#### Material for this exercise

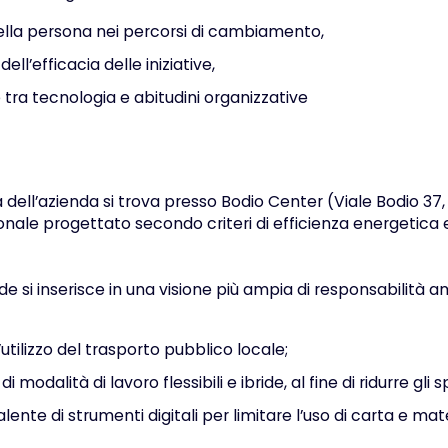
ella persona nei percorsi di cambiamento,
ell’efficacia delle iniziative,
 tra tecnologia e abitudini organizzative
 dell’azienda si trova presso Bodio Center (Viale Bodio 37,
nale progettato secondo criteri di efficienza energetica 
de si inserisce in una visione più ampia di responsabilità 
’utilizzo del trasporto pubblico locale;
 modalità di lavoro flessibili e ibride, al fine di ridurre gli
alente di strumenti digitali per limitare l’uso di carta e materi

########

Problem to work on: In your transcription of the listing above, match each line exactly and include no pictures.

Response to the task:
ella persona nei percorsi di cambiamento,
ell’efficacia delle iniziative,
 tra tecnologia e abitudini organizzative
 dell’azienda si trova presso Bodio Center (Viale Bodio 37,
nale progettato secondo criteri di efficienza energetica 
de si inserisce in una visione più ampia di responsabilità 
’utilizzo del trasporto pubblico locale;
 modalità di lavoro flessibili e ibride, al fine di ridurre gli
alente di strumenti digitali per limitare l’uso di carta e materi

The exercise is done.